La posición contraria sostiene que Satanás no es una idea creada por Dios: la naturaleza dual del mundo físico es intrínseca a sí misma. La oscuridad existe porque tiene que existir, del mismo modo que no se puede romper una docena de huevos sin que alguno pierda la tortilla. Dios no ayuda a los pobres ni evita guerras, sencillamente porque no es un superhéroe dentro de su creación.
El diablo como mal necesario
La duda resucita el dualismo: sin oscuridad, ¿cómo reconoceríamos la luz? El bien y el mal serían dos caras de la misma dualidad, como el 1 y el 0, como falso y verdadero. Algunos van más lejos y recuperan la herejía cátara, que consideraba toda la materia creación del diablo y veía el mundo como un infierno. Si eso encaja con un Dios creador, la explicación exige retorcer bastante el catecismo.

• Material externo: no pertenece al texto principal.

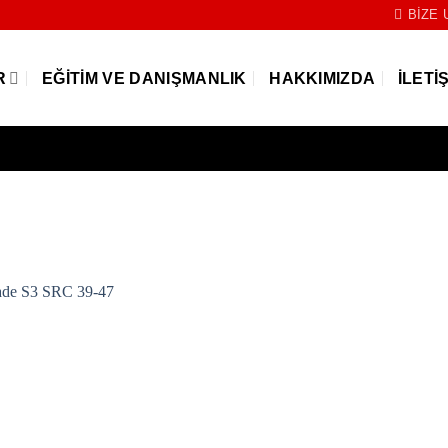
BIZE 
R
EĞITIM VE DANIŞMANLIK
HAKKIMIZDA
İLETI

La cultura popular lo ha explorado con más libertad que los teólogos. La serie «30 monedas» plantea un grupo dentro del Vaticano que ayuda a Satanás por formar parte del plan divino. La película «Brimstone and Treacle» muestra a un demonio presentándose como providencial ayuda en una familia cristiana para rematar su destrucción. No es casual que estas ficciones conecten con el público: convierten el mal abstracto en un personaje con agenda.
El plan ya está trazado
Leo Zagami, exmiembro autoproclamado de círculos masónicos, lo resume en un vídeo: todos somos emanaciones de Dios y elegimos servir a la luz o a la oscuridad, pero el plan ya lo ha trazado Dios. La frase desactiva el libre albedrío por completo. Si el mal está coordinado y tiene más poder que el bien, como se observa en la política española según algunos análisis, no sería una derrota: sería parte del guion.
La pregunta teológica sigue abierta, y por ahí se cuela toda la conspiración. Si Satanás forma parte del plan, la gran tribulación no es un castigo sino un trámite. Si no forma parte, el todopoderoso ha perdido el control. Ninguna de las dos respuestas tranquiliza. Y mientras tanto, el misterio seguirá alimentando apocalipsis, series y vídeos de youtube como los que convirtieron esta reflexión en material para horas de insomnio.